Do you know what your Folate level was?

It is also important that your Folate level is monitored as this is essential to process the B12.

There is a complex interaction between folic acid, vitamin B12 and iron. A deficiency of one may be "masked" by excess of another.

Symptoms of a folate deficiency can include:

symptoms related to anaemia

reduced sense of taste

diarrhoea

numbness and tingling in the feet and hands

muscle weakness

depression

Folic acid works closely with vitamin B12 in making red blood cells and helps iron function properly in the body.

A wiser person than I has commented previously:

"Treatment for PA and non-dietary vitamin B12 deficiency is virtually the same."

The symptoms of PA are the symptoms of the B12 deficiency that it causes. If the cause isn't dietary then it is an absorption problem so you need to find another way of replenishing B12 initially. Most absorption problems aren't treatable but a few are - notably h pylori infection - which would mean that once that has been dealt with you would be able to absorb B12 from your diet so wouldn't need maintenance shots for life.

I too was in my early 30s when i (finally - 13 years after gastric surgery) got the diagnosis of P.A. and I'm still "clivealive" at the age of 78 :)

Lautturi profile image
Lautturi in reply to clivealive

I don’t know my folate level, so I shall check that with the nurse when I go in for my next injection on Monday. I think that was taken amongst the complete repertoire of tests the doctor ordered.

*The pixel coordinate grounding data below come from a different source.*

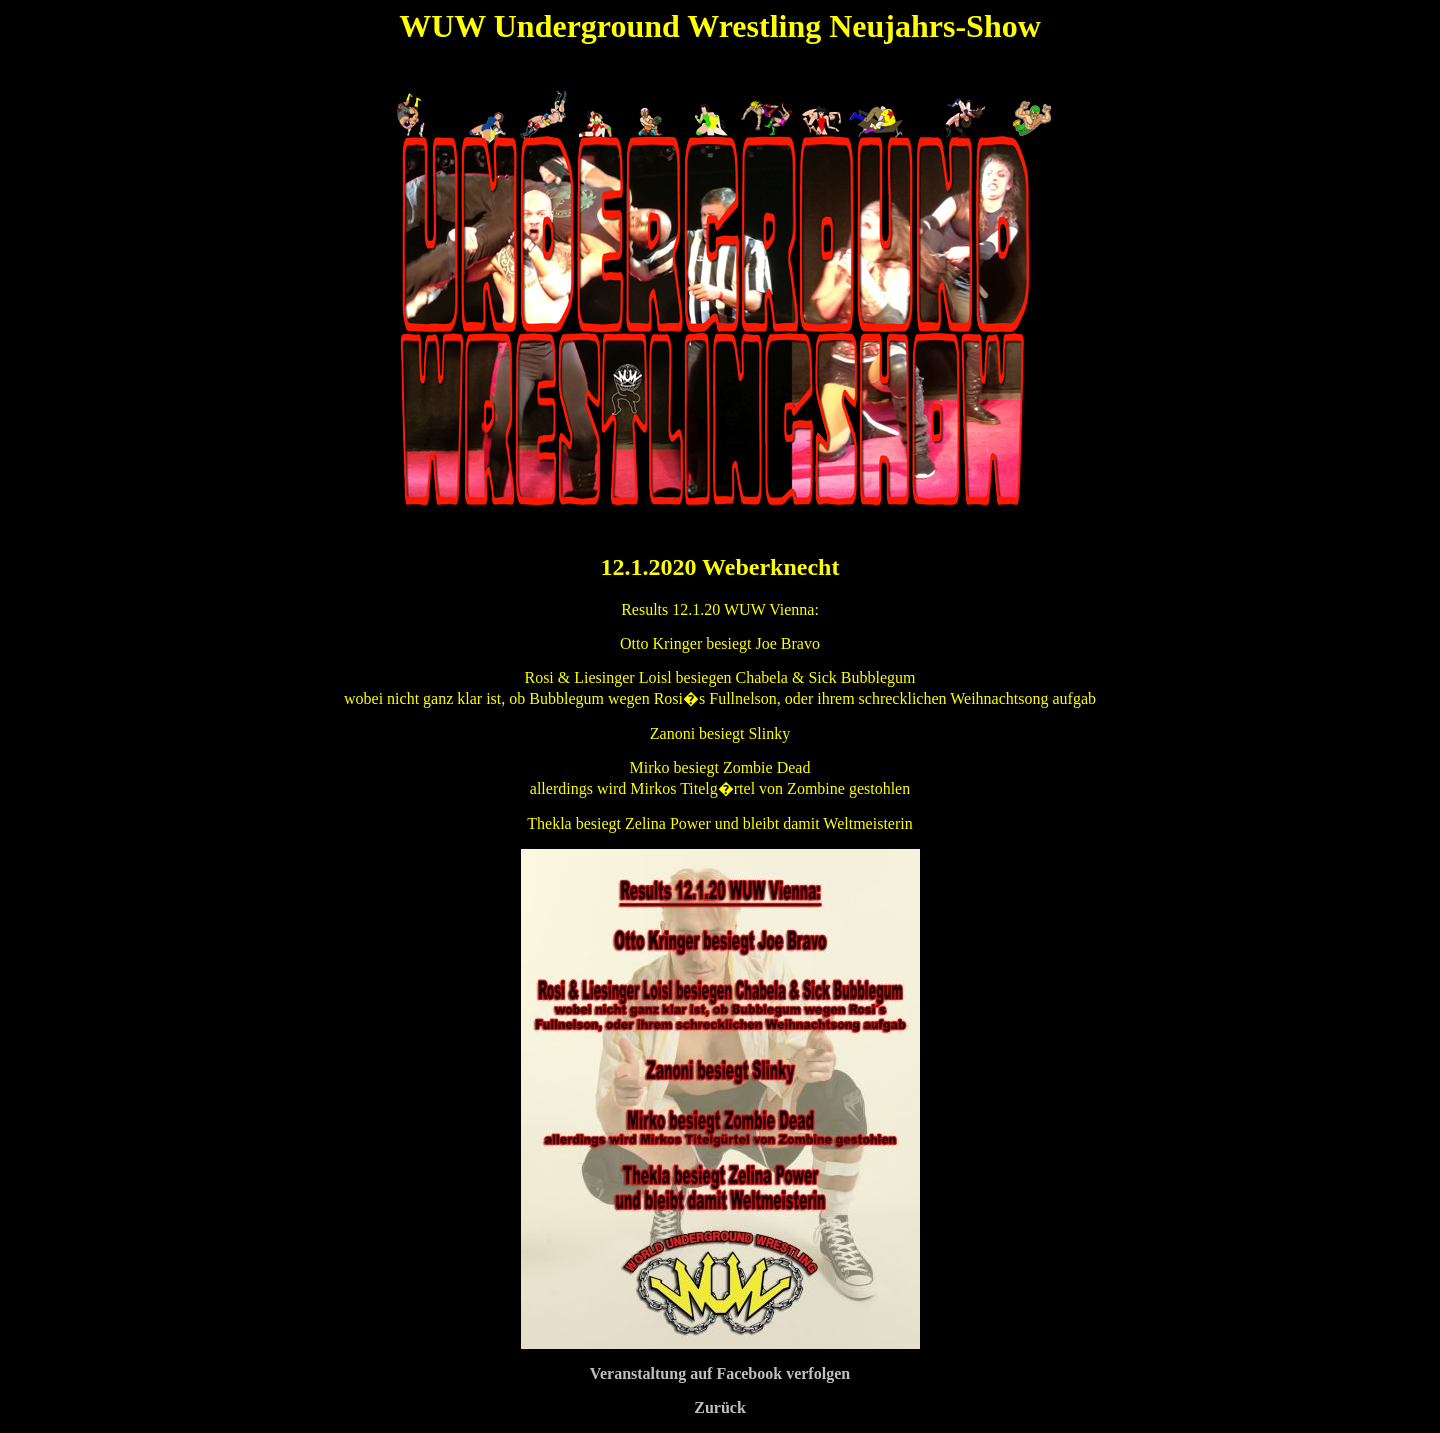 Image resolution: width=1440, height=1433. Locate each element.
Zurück (720, 1407)
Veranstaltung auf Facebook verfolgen (720, 1373) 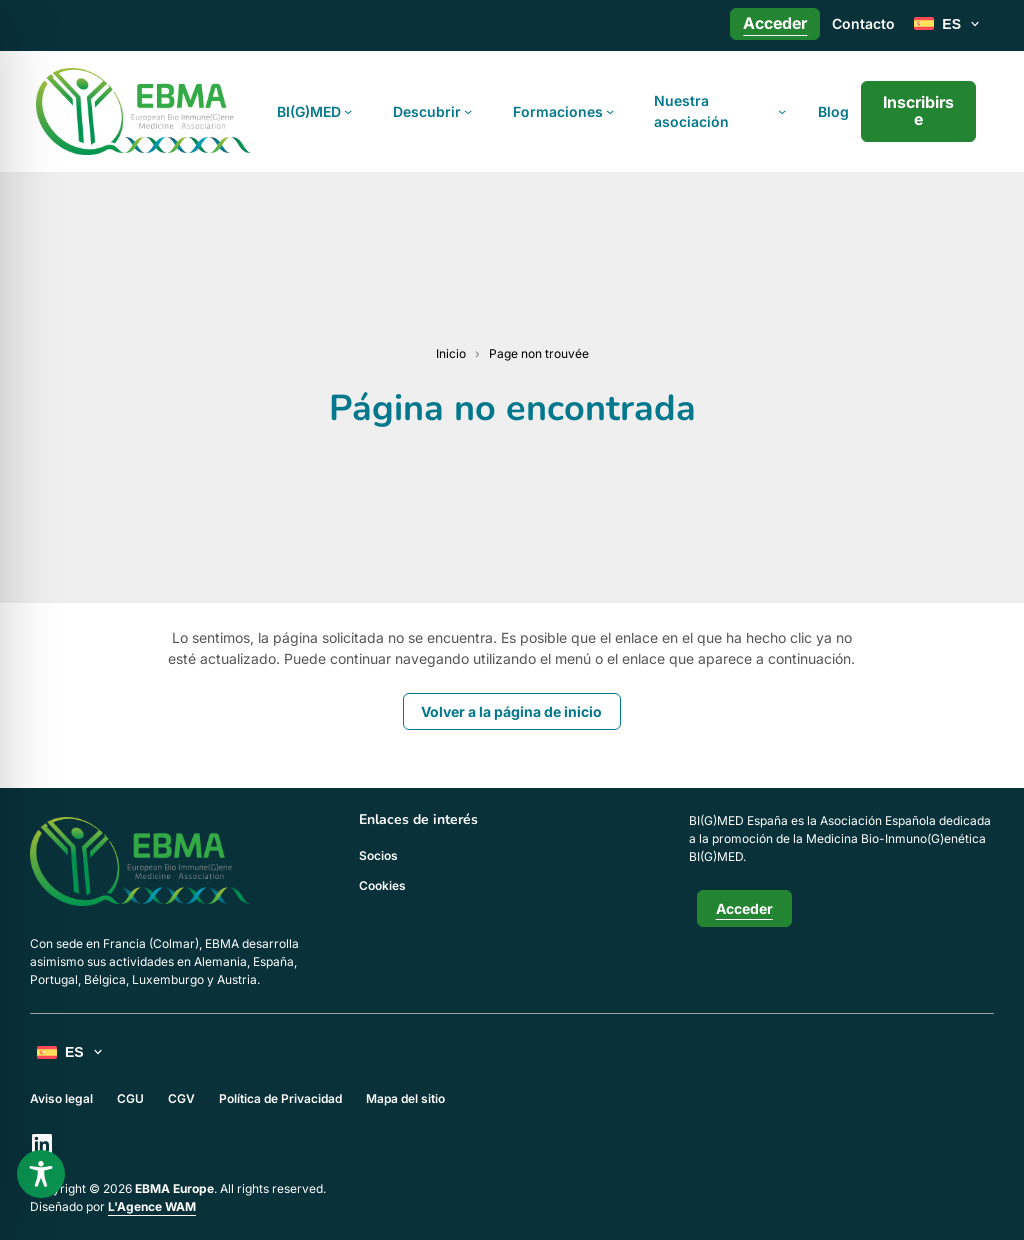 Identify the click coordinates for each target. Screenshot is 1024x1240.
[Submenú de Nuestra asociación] (782, 111)
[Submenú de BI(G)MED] (348, 111)
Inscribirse (918, 111)
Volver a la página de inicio (511, 711)
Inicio (451, 353)
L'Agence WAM (152, 1206)
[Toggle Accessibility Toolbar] (41, 1174)
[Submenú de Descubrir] (468, 111)
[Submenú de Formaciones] (610, 111) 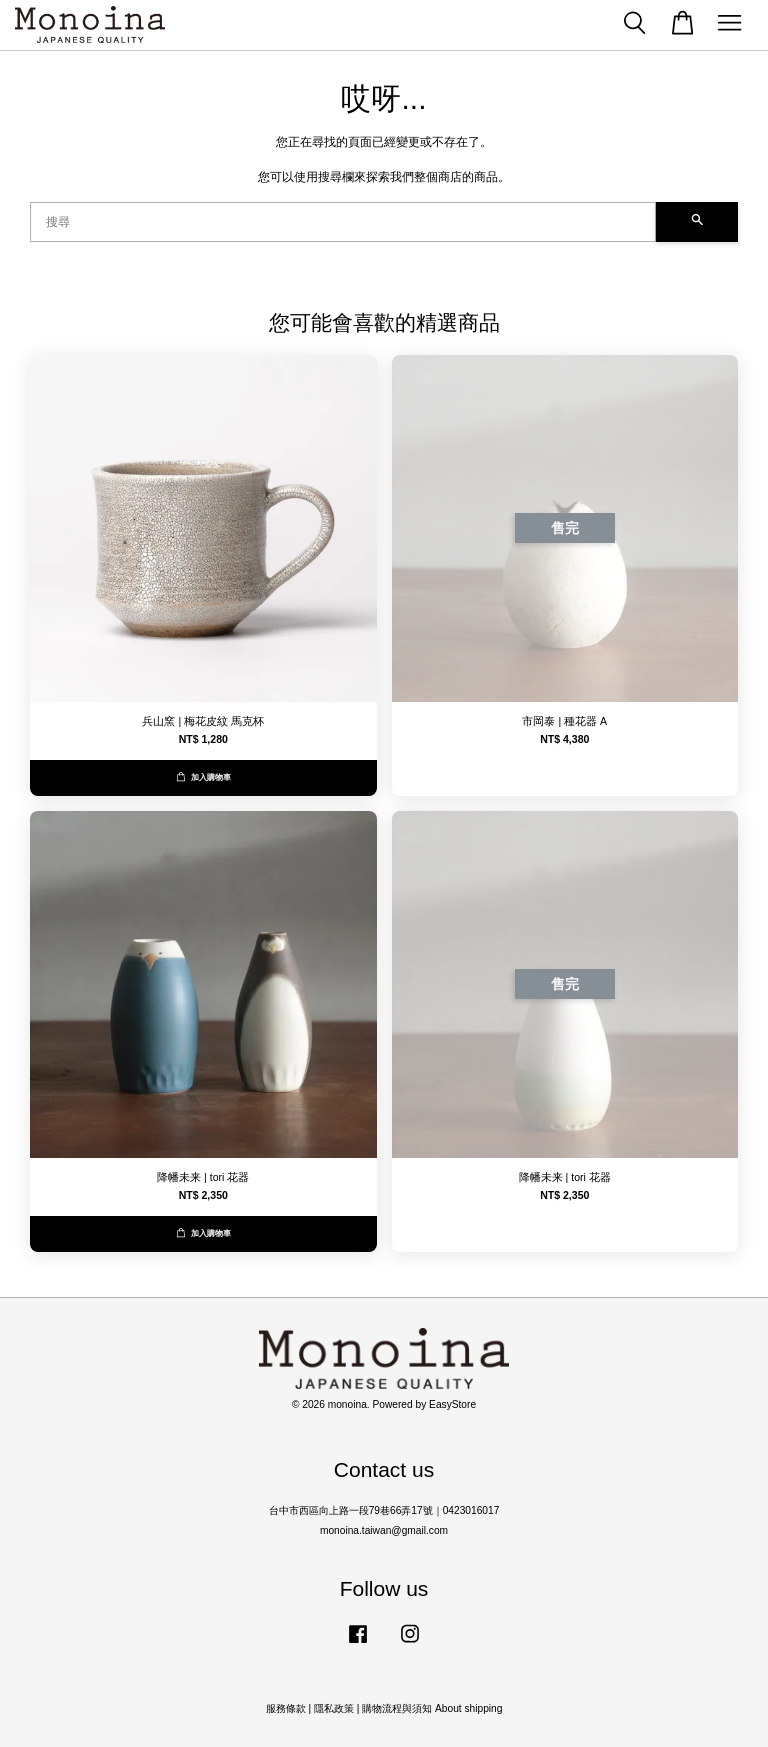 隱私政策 (334, 1708)
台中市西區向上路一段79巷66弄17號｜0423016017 (384, 1510)
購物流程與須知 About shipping (432, 1708)
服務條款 (286, 1708)
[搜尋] (343, 222)
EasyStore (452, 1404)
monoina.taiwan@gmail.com (384, 1530) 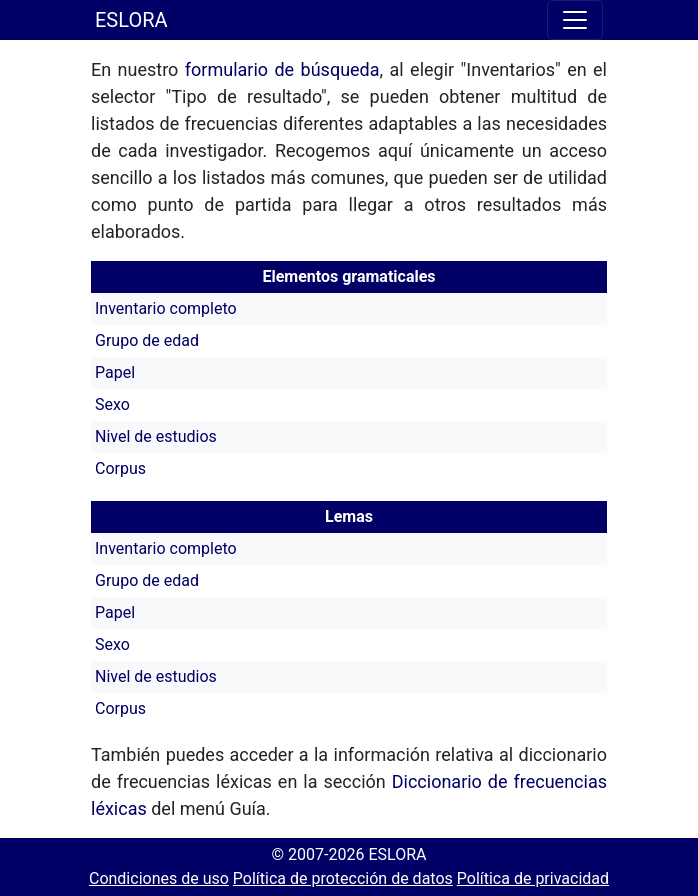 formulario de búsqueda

It definitely isn’t dietary, happy meat-eater here, though I can’t have dairy!

Given my doctor said they’d do these shots to see if it fixed my levels, then wasn’t talking about continuing them after (though the nurse said I’d likely be on them for life), I’ll push a little to get tested for the underlying cause.

I’m very much grateful for your advice and that you’re still clivealive!

fbirder profile image
fbirder

Way back in the dim and distant past (in the early 1980s) it was necessary to wait over three weeks between injection and testing for IF antibodies. In the late 1980s they developed a new RadioImmunoAssay that only needed a few days gap. Then in 2007 the developed a new types of assay (ELISA) that needs no gap - supposedly.

One would hope that all labs would be using the new assay, but there's no way to tell.

To be safe I would leave a week between an injection and an IF antibody test.

fbirder profile image
fbirder

The question as to whether or not to be tested for IF antibodies is a difficult one.

If you test positive then you have a definite diagnosis of PA, which can be a good thing for future treatment. The problems may crop up if you test negative. Many doctors seem to take that as a sign that you do not have PA and, therefore, do not need further treatment if your B12 levels are high (which they will be if you're on injections). Even though half of all those with PA will test negative.

It all depends of your doctor - how well informed they are and how willing they are to listen to a patient contradicting them if they aren't well informed.